> **WHAT TO WORK ON**
Below are the records; locate each line with the word "battery" and copy it.

> **INPUT**

━━━━━━━━━━━━━━━━━━━━

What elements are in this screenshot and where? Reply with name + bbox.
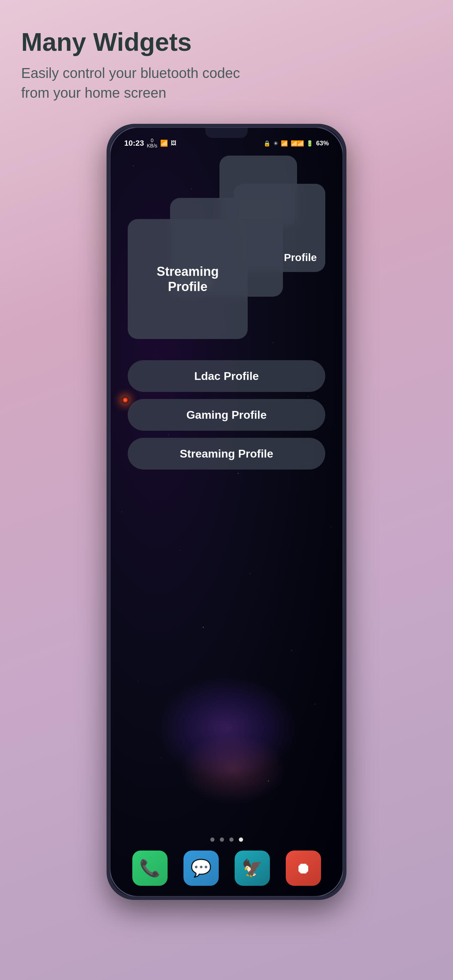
volume-down-button	[106, 279, 108, 307]
signal-icon: 📶	[160, 139, 168, 147]
screen-recorder-app-icon: ⏺	[296, 859, 311, 877]
page-dot-4[interactable]	[239, 837, 243, 842]
page-dot-3[interactable]	[229, 837, 234, 842]
status-kb: 0KB/s	[147, 138, 157, 149]
page-header: Many Widgets Easily control your bluetoo…	[0, 0, 453, 117]
dock-app-kde[interactable]: 🦅	[235, 851, 270, 886]
gaming-profile-button[interactable]: Gaming Profile	[128, 399, 325, 431]
widget-large-label: StreamingProfile	[157, 264, 219, 294]
kde-app-icon: 🦅	[242, 858, 263, 878]
power-button	[344, 269, 347, 297]
chat-app-icon: 💬	[191, 858, 212, 878]
phone-screen: 10:23 0KB/s 📶 🖼 🔒 ✳ 📶 📶📶 🔋 63%	[110, 127, 343, 896]
signal-bars-icon: 📶📶	[291, 140, 304, 147]
widget-medium-label: Profile	[284, 251, 317, 264]
pill-buttons-container: Ldac Profile Gaming Profile Streaming Pr…	[128, 360, 325, 469]
bixby-button	[106, 314, 108, 342]
gaming-profile-label: Gaming Profile	[186, 409, 267, 422]
gallery-icon: 🖼	[171, 140, 176, 146]
battery-percent: 63%	[316, 140, 329, 147]
widget-stack: Profile Profile StreamingProfile	[128, 156, 325, 350]
page-indicators	[110, 837, 343, 842]
phone-mockup: 10:23 0KB/s 📶 🖼 🔒 ✳ 📶 📶📶 🔋 63%	[0, 124, 453, 921]
lock-icon: 🔒	[264, 140, 270, 147]
streaming-profile-label: Streaming Profile	[180, 447, 273, 460]
page-title: Many Widgets	[21, 28, 432, 56]
widgets-area: Profile Profile StreamingProfile Ldac Pr…	[128, 156, 325, 410]
dock-app-phone[interactable]: 📞	[132, 851, 168, 886]
dock: 📞 💬 🦅 ⏺	[124, 847, 329, 889]
ldac-profile-label: Ldac Profile	[194, 370, 259, 383]
page-dot-2[interactable]	[220, 837, 224, 842]
widget-large[interactable]: StreamingProfile	[128, 219, 248, 339]
volume-up-button	[106, 251, 108, 272]
battery-icon: 🔋	[306, 140, 313, 147]
ldac-profile-button[interactable]: Ldac Profile	[128, 360, 325, 392]
bluetooth-icon: ✳	[273, 140, 278, 147]
status-right-icons: 🔒 ✳ 📶 📶📶 🔋 63%	[264, 140, 329, 147]
nebula-effect-2	[180, 734, 286, 804]
streaming-profile-button[interactable]: Streaming Profile	[128, 438, 325, 469]
status-time: 10:23	[124, 138, 144, 148]
phone-frame: 10:23 0KB/s 📶 🖼 🔒 ✳ 📶 📶📶 🔋 63%	[106, 124, 347, 900]
page-subtitle: Easily control your bluetooth codecfrom …	[21, 63, 432, 103]
dock-app-chat[interactable]: 💬	[183, 851, 219, 886]
page-dot-1[interactable]	[210, 837, 215, 842]
notch	[205, 127, 248, 138]
phone-app-icon: 📞	[139, 858, 161, 878]
wifi-icon: 📶	[281, 140, 288, 147]
dock-app-screen-recorder[interactable]: ⏺	[286, 851, 321, 886]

━━━━━━━━━━━━━━━━━━━━

> **ANSWER TO THE PROBLEM**
battery-percent: 63%	[316, 140, 329, 147]
battery-icon: 🔋	[306, 140, 313, 147]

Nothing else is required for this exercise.